Dalphine Wilson, a parent in Montgomery, Ala. has sent both of her children to private Catholic schools for the past five years thanks to tax credit-funded scholarships.
This fall though, smaller scholarship awards meant she had to cut expenses and dig deeper into her own pockets to cover tuition as her out of pocket costs jumped to $414 from $286 each month. Wilson, a part-time social services coordinator at a low-income housing community, said she’s gone as far as putting her house into forbearance to cover the additional costs of private school.
“I feel that it’s worth it,” she said. “It may mean a little less of this, a little less of that—one or two more trips to the thrift store versus retail.”
While national educator groups have called for tens of billions in federal aid for public schools, DeVos says the pandemic should give Congress more reason to support parents who use tax credit scholarships. She has championed a proposal to launch a $5 billion annual program to offer federal school-choice tax credits administered by state scholarship organizations.
Legislation (S. 4284), proposed by Sens. Lamar Alexander (R-Tenn.), chairman of the Health, Education, Labor & Pensions Committee, and Tim Scott (R-S.C.), would steer emergency aid to scholarship granting organizations while enacting the DeVos proposal.
A GOP pandemic relief proposal released this week includes $5 billion annually over the next two years to fund dollar-for-dollar tax credits for donors to the organizations. The measure’s inclusion was sought by Sen. Ted Cruz (R-Tex.), who introduced legislation in 2019 (S. 634) to enact the DeVos-backed tax credits.
‘Stacking Up’ Tax Cuts
Critics of state tax credits say the IRS workaround rules were a common-sense effort to address donors double-dipping on tax credits — essentially collecting state and federal tax benefits on the same contributions.

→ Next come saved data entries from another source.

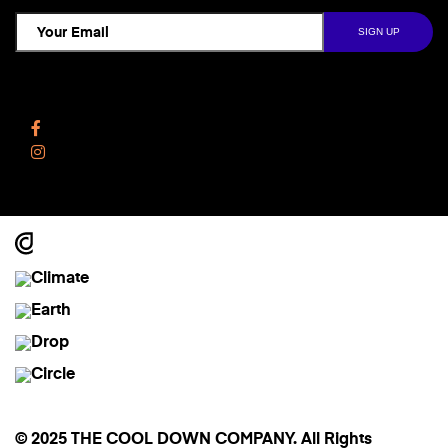
Follow Us
Facebook
Instagram
© 2025 THE COOL DOWN COMPANY. All Rights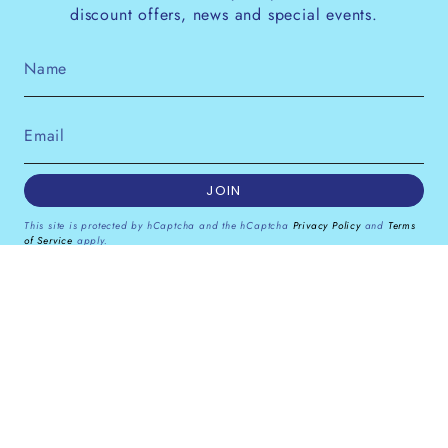
discount offers, news and special events.
JOIN
This site is protected by hCaptcha and the hCaptcha
Privacy Policy
and
Terms
of Service
apply.
Instagram
Facebook
Pinterest
Currency
GBP £
© Dana Levy Ltd 2026
Powered by Shopify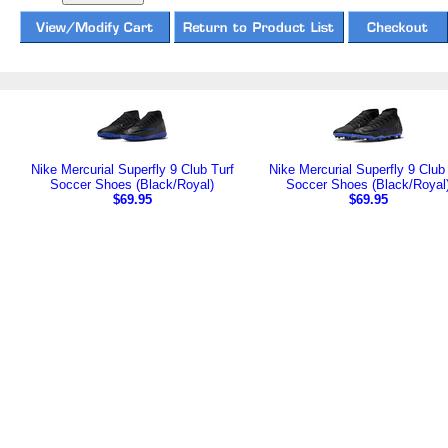
Nike Mercurial Superfly 9 Club Turf
Nike Mercurial Superfly 9 Clu
Soccer Shoes (Black/Royal)
Soccer Shoes (Black/Royal
$69.95
$69.95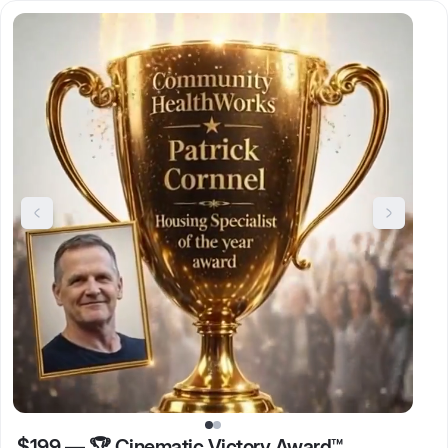
$199
—
🏆 Cinematic Victory Award™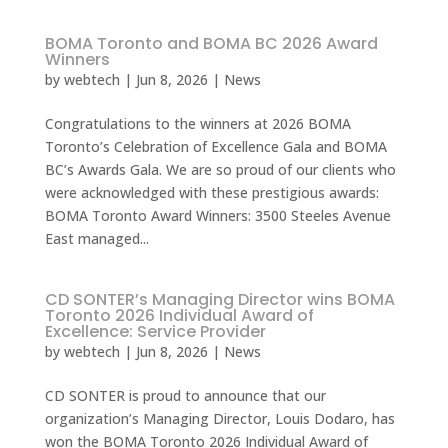
BOMA Toronto and BOMA BC 2026 Award
Winners
by
webtech
|
Jun 8, 2026
|
News
Congratulations to the winners at 2026 BOMA
Toronto’s Celebration of Excellence Gala and BOMA
BC’s Awards Gala. We are so proud of our clients who
were acknowledged with these prestigious awards:
BOMA Toronto Award Winners: 3500 Steeles Avenue
East managed...
CD SONTER’s Managing Director wins BOMA
Toronto 2026 Individual Award of
Excellence: Service Provider
by
webtech
|
Jun 8, 2026
|
News
CD SONTER is proud to announce that our
organization’s Managing Director, Louis Dodaro, has
won the BOMA Toronto 2026 Individual Award of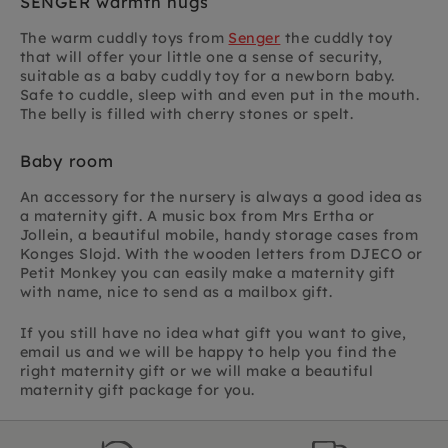
SENGER warmth hugs
The warm cuddly toys from
Senger
the cuddly toy
that will offer your little one a sense of security,
suitable as a baby cuddly toy for a newborn baby.
Safe to cuddle, sleep with and even put in the mouth.
The belly is filled with cherry stones or spelt.
Baby room
An accessory for the nursery is always a good idea as
a maternity gift. A music box from Mrs Ertha or
Jollein, a beautiful mobile, handy storage cases from
Konges Slojd. With the wooden letters from DJECO or
Petit Monkey you can easily make a maternity gift
with name, nice to send as a mailbox gift.
If you still have no idea what gift you want to give,
email us and we will be happy to help you find the
right maternity gift or we will make a beautiful
maternity gift package for you.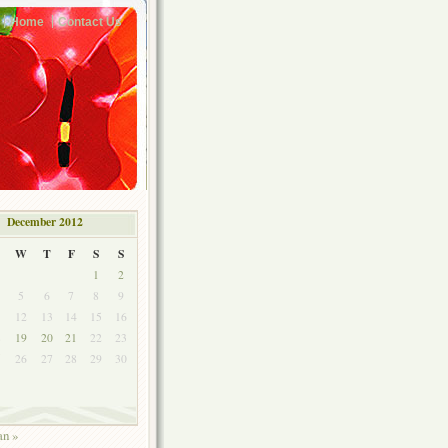
Home
Contact Us
December 2012
W
T
F
S
S
1
2
5
6
7
8
9
1
12
13
14
15
16
8
19
20
21
22
23
5
26
27
28
29
30
an »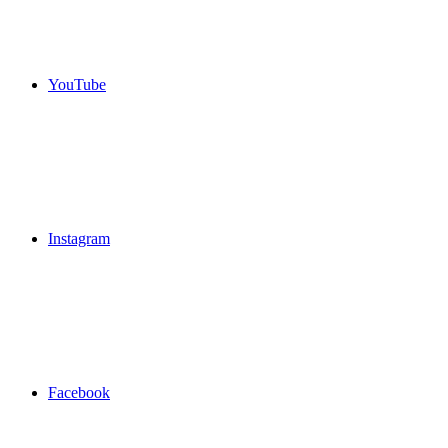
YouTube
Instagram
Facebook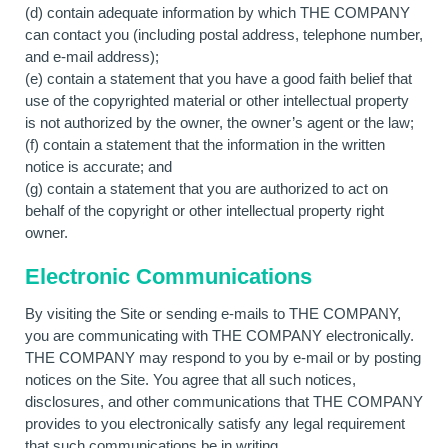
(d) contain adequate information by which THE COMPANY
can contact you (including postal address, telephone number,
and e-mail address);
(e) contain a statement that you have a good faith belief that
use of the copyrighted material or other intellectual property
is not authorized by the owner, the owner’s agent or the law;
(f) contain a statement that the information in the written
notice is accurate; and
(g) contain a statement that you are authorized to act on
behalf of the copyright or other intellectual property right
owner.
Electronic Communications
By visiting the Site or sending e-mails to THE COMPANY,
you are communicating with THE COMPANY electronically.
THE COMPANY may respond to you by e-mail or by posting
notices on the Site. You agree that all such notices,
disclosures, and other communications that THE COMPANY
provides to you electronically satisfy any legal requirement
that such communications be in writing.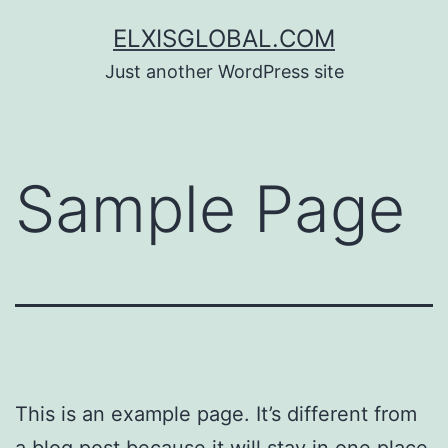
Skip
ELXISGLOBAL.COM
to
Just another WordPress site
content
Sample Page
This is an example page. It’s different from
a blog post because it will stay in one place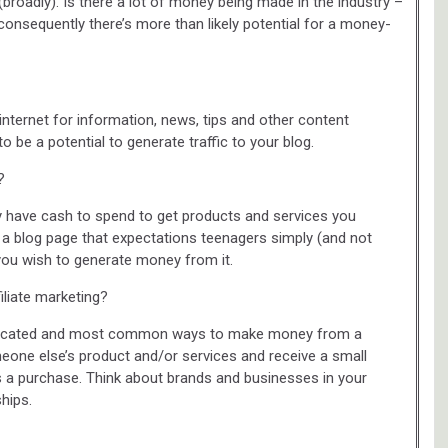
(broadly). Is there a lot of money being made in the industry –
 consequently there’s more than likely potential for a money-
 internet for information, news, tips and other content
 to be a potential to generate traffic to your blog.
?
ey have cash to spend to get products and services you
 blog page that expectations teenagers simply (and not
f you wish to generate money from it.
iliate marketing?
complicated and most common ways to make money from a
one else’s product and/or services and receive a small
a purchase. Think about brands and businesses in your
ships.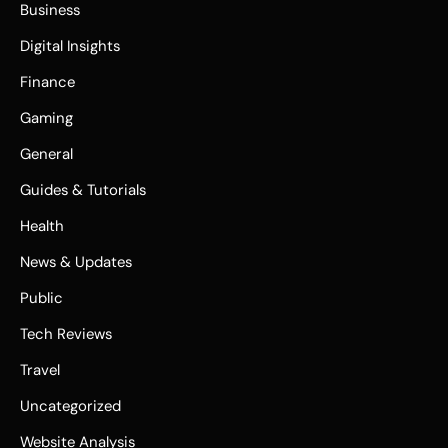
Business
Digital Insights
Finance
Gaming
General
Guides & Tutorials
Health
News & Updates
Public
Tech Reviews
Travel
Uncategorized
Website Analysis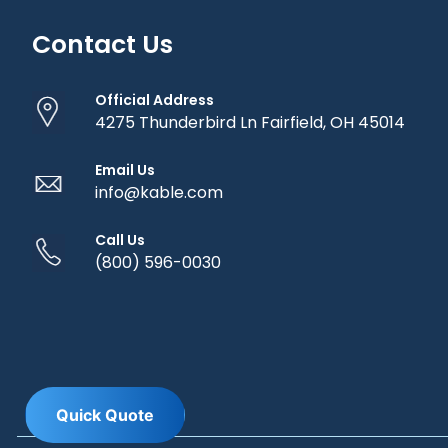
Contact Us
Official Address
4275 Thunderbird Ln Fairfield, OH 45014
Email Us
info@kable.com
Call Us
(800) 596-0030
Q
u
i
c
k
Q
u
o
t
e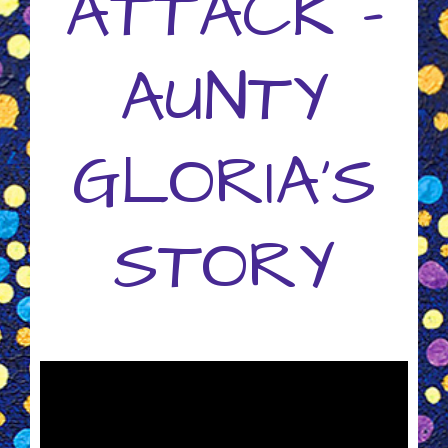
ATTACK -
AUNTY
GLORIA'S
STORY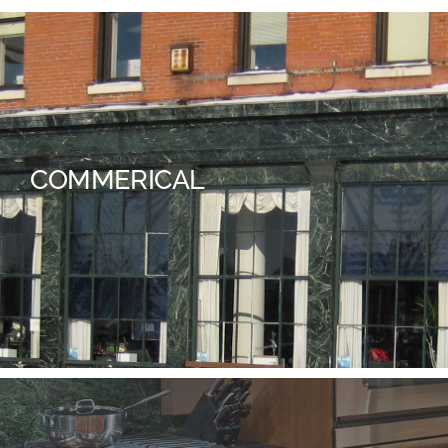
COMMERICAL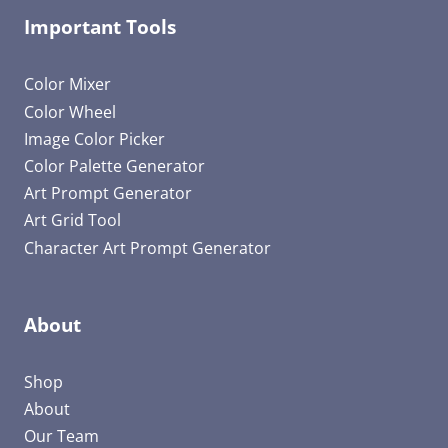
Important Tools
Color Mixer
Color Wheel
Image Color Picker
Color Palette Generator
Art Prompt Generator
Art Grid Tool
Character Art Prompt Generator
About
Shop
About
Our Team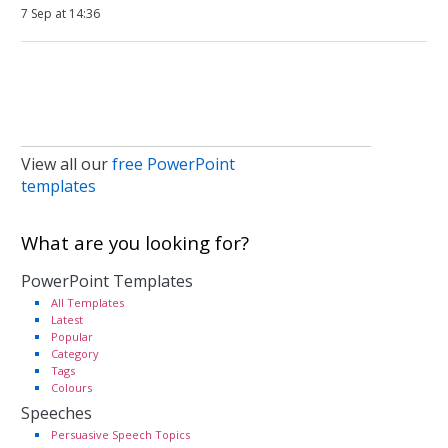
7 Sep at 14:36
View all our
free PowerPoint
templates
What are you looking for?
PowerPoint Templates
All Templates
Latest
Popular
Category
Tags
Colours
Speeches
Persuasive Speech Topics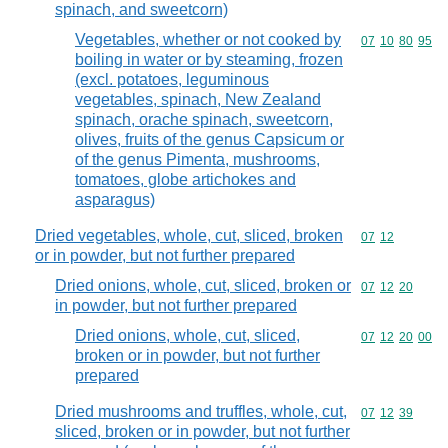
spinach, and sweetcorn)
Vegetables, whether or not cooked by
Commodity code
07
10
80
95
boiling in water or by steaming, frozen
(excl. potatoes, leguminous
vegetables, spinach, New Zealand
spinach, orache spinach, sweetcorn,
olives, fruits of the genus Capsicum or
of the genus Pimenta, mushrooms,
tomatoes, globe artichokes and
asparagus)
Dried vegetables, whole, cut, sliced, broken
Commodity code
07
12
or in powder, but not further prepared
Dried onions, whole, cut, sliced, broken or
Commodity code
07
12
20
in powder, but not further prepared
Dried onions, whole, cut, sliced,
Commodity code
07
12
20
00
broken or in powder, but not further
prepared
Dried mushrooms and truffles, whole, cut,
Commodity code
07
12
39
sliced, broken or in powder, but not further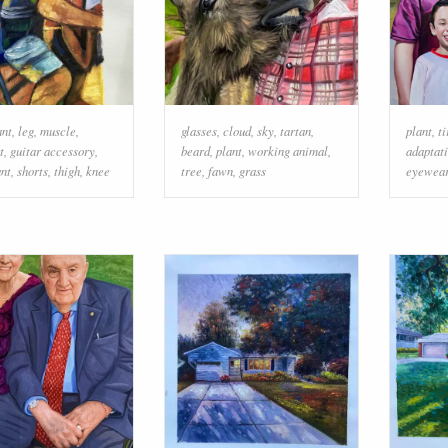
ant
,
leg
,
muscle
,
glasses
,
cloud
,
sky
,
tartan
,
plant
,
ti
t
,
guitar accessory
,
beard
,
plant
,
working animal
,
adaptat
nt
,
shorts
,
thigh
,
knee
tree
,
fawn
,
grass
eyewea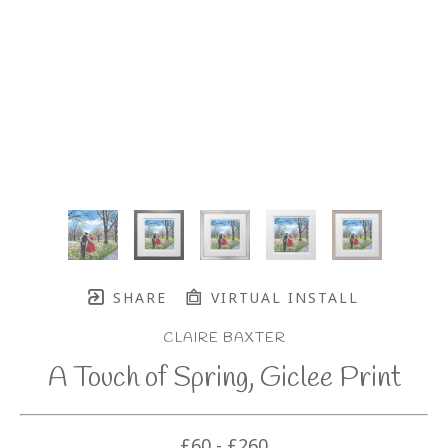
SHARE
VIRTUAL INSTALL
CLAIRE BAXTER
A Touch of Spring, Giclee Print
£60 - £260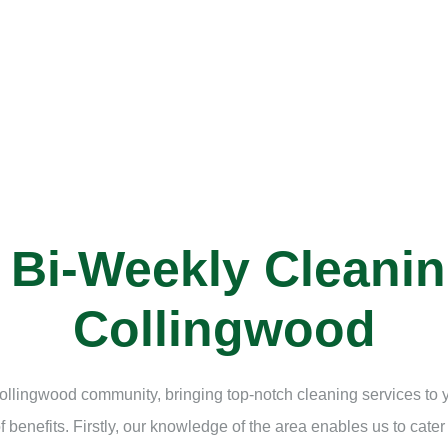
l Bi-Weekly Cleani
Collingwood
e Collingwood community, bringing top-notch cleaning services to
benefits. Firstly, our knowledge of the area enables us to cater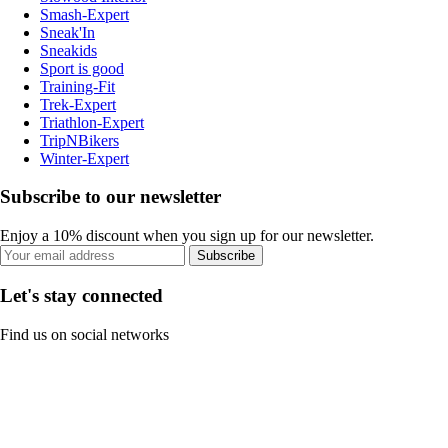
Smash-Expert
Sneak'In
Sneakids
Sport is good
Training-Fit
Trek-Expert
Triathlon-Expert
TripNBikers
Winter-Expert
Subscribe to our newsletter
Enjoy a 10% discount when you sign up for our newsletter.
Subscribe
Let's stay connected
Find us on social networks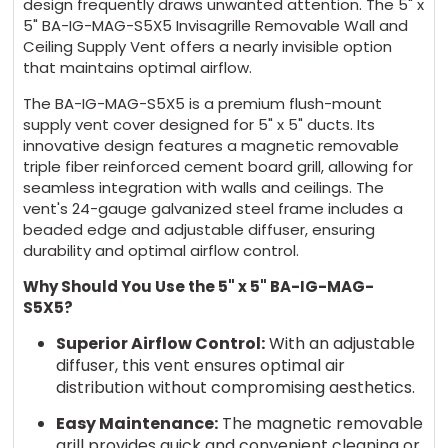
design frequently draws unwanted attention. The 5" x
5" BA-IG-MAG-S5X5 Invisagrille Removable Wall and
Ceiling Supply Vent offers a nearly invisible option
that maintains optimal airflow.
The BA-IG-MAG-S5X5 is a premium flush-mount
supply vent cover designed for 5" x 5" ducts. Its
innovative design features a magnetic removable
triple fiber reinforced cement board grill, allowing for
seamless integration with walls and ceilings. The
vent's 24-gauge galvanized steel frame includes a
beaded edge and adjustable diffuser, ensuring
durability and optimal airflow control.
Why Should You Use the 5" x 5" BA-IG-MAG-
S5X5?
Superior Airflow Control:
With an adjustable
diffuser, this vent ensures optimal air
distribution without compromising aesthetics.
Easy Maintenance:
The magnetic removable
grill provides quick and convenient cleaning or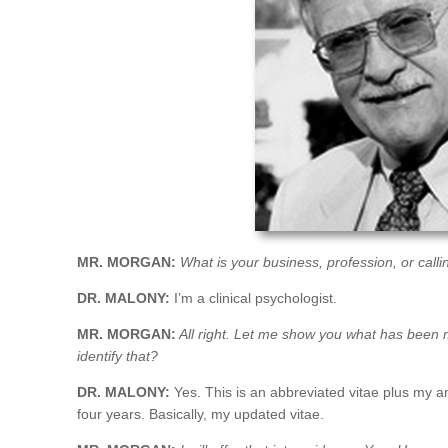
MR. MORGAN:
What is your business, profession, or calli
DR. MALONY:
I’m a clinical psychologist.
MR. MORGAN:
All right. Let me show you what has been ma
identify that?
DR. MALONY:
Yes. This is an abbreviated vitae plus my ann
four years. Basically, my updated vitae.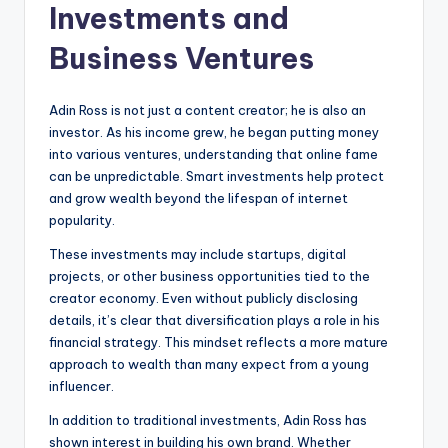
Investments and
Business Ventures
Adin Ross is not just a content creator; he is also an
investor. As his income grew, he began putting money
into various ventures, understanding that online fame
can be unpredictable. Smart investments help protect
and grow wealth beyond the lifespan of internet
popularity.
These investments may include startups, digital
projects, or other business opportunities tied to the
creator economy. Even without publicly disclosing
details, it’s clear that diversification plays a role in his
financial strategy. This mindset reflects a more mature
approach to wealth than many expect from a young
influencer.
In addition to traditional investments, Adin Ross has
shown interest in building his own brand. Whether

“They were stacking up state and federal tax cuts larger than what they ever donated,” said Carl Davis, research director, at the Institute on Taxation and Economic Policy. “It really was a tax shelter.”
The 2019 rule change weeded out opportunists using the programs as tax shelters, he said. Committed donors can still get as much as 100% of their contributions back through state tax deductions, but those deductions put tax credit scholarships in “direct competition” with funding for public schools, Davis said.
“With states in the tough revenue spot that they’re in, you’d have to think the first priority would be public education system,” he said.
Not all scholarship organizations have struggled to raise money after the IRS rule changes. The Georgia Goal Scholarship Program has hit the state cap for tax credits for the past two years. That’s in part because the group focused on promoting its successes to donors, said executive director Lisa Kelly. Scholarship-granting organizations in Florida, where tax credits are capped at $700 million, have continued to pull in money from corporate donors.
The Trump administration has emphasized to scholarship groups that C corporations and pass-through entities can make tax-deductible contributions to scholarship-granting organizations under the August SALT rules, Ely said.
School-choice advocates may also look to expand other funding options beyond tax credits in forthcoming state legislative sessions. The Supreme Court’s ruling in Espinoza v. Montana took away an obstacle to enacting state-funded vouchers that could benefit private religious schools, said John Schilling, president of the American Federation of Children.
Tax credit programs were originally set up as a workaround for restrictions in state constitutions to funding religious schools, he said.
“This paves the way for different kinds of choice programs in a lot of states,” Schilling said.